Record extracts: Begin

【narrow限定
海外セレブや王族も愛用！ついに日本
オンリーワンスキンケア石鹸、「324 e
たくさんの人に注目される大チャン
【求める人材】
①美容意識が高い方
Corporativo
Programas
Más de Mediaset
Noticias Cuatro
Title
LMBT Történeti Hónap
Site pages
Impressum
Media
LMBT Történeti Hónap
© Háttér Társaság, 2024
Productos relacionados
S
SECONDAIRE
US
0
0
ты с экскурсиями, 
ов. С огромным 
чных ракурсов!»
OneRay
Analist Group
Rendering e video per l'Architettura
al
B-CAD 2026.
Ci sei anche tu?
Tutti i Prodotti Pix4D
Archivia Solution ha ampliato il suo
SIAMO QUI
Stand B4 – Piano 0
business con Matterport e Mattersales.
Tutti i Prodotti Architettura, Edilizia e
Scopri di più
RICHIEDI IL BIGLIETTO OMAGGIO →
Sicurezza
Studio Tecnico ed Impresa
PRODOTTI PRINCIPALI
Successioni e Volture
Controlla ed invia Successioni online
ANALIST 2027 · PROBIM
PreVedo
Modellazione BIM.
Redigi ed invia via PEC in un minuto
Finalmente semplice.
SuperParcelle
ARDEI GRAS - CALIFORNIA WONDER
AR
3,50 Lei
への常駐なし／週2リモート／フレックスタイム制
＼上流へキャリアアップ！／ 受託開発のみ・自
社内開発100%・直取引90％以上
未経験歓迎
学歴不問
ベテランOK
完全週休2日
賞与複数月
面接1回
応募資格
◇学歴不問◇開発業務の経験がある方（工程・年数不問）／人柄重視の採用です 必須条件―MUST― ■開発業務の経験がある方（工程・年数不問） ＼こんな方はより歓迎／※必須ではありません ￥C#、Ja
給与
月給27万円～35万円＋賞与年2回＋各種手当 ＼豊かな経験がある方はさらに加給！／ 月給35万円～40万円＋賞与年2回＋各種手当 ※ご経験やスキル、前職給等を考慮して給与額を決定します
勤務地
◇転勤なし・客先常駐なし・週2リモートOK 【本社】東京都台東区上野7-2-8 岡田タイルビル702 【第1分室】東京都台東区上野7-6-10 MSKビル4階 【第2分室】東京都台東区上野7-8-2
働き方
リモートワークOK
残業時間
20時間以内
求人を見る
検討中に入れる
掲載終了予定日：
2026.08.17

Record extracts: End

● Required action
Report back each line in the material above that contains the string "Architettura".

● Solved problem
Rendering e video per l'Architettura
Tutti i Prodotti Architettura, Edilizia e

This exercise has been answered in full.